→ Assignment
Wherever the string "pixels" shows up in the data below, copy the whole line.
[Start of section]
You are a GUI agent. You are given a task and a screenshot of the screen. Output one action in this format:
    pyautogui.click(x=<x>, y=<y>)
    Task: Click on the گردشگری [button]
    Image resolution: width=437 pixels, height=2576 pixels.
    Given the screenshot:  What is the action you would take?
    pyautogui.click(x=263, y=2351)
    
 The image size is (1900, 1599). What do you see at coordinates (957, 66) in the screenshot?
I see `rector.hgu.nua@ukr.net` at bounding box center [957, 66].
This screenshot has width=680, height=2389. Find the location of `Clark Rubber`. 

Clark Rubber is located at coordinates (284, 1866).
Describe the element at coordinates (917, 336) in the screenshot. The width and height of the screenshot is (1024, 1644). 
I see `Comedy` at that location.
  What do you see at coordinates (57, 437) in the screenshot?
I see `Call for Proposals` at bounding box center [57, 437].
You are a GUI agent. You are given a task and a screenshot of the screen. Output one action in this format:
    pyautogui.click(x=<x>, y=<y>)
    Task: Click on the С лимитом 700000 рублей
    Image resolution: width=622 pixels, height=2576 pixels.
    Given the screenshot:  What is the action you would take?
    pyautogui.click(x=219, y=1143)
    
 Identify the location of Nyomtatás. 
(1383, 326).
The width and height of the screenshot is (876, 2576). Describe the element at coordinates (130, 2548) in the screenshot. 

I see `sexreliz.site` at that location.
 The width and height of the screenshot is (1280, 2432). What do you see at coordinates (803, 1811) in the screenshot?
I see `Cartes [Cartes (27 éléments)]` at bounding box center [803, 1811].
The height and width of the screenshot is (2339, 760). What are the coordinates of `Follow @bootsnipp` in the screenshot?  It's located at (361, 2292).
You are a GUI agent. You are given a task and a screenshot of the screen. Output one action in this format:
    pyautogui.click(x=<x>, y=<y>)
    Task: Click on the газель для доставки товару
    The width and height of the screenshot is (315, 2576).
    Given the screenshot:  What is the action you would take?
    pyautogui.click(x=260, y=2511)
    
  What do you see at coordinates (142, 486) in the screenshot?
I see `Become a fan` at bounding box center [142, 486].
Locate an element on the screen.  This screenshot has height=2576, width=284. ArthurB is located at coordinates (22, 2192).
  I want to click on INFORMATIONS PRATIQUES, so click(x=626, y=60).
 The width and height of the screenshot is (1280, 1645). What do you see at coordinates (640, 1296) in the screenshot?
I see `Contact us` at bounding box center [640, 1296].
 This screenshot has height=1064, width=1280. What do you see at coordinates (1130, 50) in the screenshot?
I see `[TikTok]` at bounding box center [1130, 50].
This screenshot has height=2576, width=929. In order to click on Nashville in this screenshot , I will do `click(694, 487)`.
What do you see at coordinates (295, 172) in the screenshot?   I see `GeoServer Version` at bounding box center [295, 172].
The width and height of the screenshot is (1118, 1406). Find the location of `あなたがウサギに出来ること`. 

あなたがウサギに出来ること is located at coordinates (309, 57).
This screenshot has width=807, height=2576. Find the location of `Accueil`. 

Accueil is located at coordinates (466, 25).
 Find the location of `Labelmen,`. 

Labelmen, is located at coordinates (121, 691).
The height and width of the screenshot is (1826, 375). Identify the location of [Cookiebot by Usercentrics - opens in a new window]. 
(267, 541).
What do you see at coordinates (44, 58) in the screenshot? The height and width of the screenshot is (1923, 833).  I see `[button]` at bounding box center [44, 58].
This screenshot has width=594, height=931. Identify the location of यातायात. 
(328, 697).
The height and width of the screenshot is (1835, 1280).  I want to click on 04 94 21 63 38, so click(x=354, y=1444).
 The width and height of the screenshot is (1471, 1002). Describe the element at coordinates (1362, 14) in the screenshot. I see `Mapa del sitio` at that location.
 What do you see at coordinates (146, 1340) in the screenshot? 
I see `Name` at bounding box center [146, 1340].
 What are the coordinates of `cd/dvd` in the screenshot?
[End of section]
→ Result
    Image resolution: width=437 pixels, height=2576 pixels.
    Image resolution: width=622 pixels, height=2576 pixels.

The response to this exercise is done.